* [Problem details]: Look through the material below. Copy every line with the string "Distrito" in it.
■ ■ ■ ■ ■ ■ ■
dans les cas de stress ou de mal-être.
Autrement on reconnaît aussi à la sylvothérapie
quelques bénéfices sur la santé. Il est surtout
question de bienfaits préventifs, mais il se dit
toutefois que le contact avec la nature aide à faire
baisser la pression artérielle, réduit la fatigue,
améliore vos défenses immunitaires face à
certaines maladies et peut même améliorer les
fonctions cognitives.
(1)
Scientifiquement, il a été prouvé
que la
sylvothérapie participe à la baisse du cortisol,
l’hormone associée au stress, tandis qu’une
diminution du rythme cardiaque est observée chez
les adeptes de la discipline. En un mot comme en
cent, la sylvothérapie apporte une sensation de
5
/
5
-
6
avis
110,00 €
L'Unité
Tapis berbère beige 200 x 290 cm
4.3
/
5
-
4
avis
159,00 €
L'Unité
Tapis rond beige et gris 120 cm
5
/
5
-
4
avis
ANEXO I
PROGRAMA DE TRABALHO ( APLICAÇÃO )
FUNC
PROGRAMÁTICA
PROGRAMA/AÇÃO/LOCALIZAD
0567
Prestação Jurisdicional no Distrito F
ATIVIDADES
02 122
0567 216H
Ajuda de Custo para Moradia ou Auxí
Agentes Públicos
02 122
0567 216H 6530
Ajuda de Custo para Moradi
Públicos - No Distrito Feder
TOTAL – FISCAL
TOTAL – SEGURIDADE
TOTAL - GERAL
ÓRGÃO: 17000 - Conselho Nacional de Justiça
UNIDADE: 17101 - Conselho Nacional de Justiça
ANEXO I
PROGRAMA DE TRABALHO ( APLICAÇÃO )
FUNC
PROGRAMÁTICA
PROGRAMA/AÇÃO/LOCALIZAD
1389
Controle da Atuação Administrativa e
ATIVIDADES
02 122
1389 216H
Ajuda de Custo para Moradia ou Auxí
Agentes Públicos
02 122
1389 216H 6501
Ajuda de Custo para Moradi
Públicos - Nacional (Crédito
■ ■ ■ ■ ■ ■ ■
* [Task answer]:
Prestação Jurisdicional no Distrito F
Públicos - No Distrito Feder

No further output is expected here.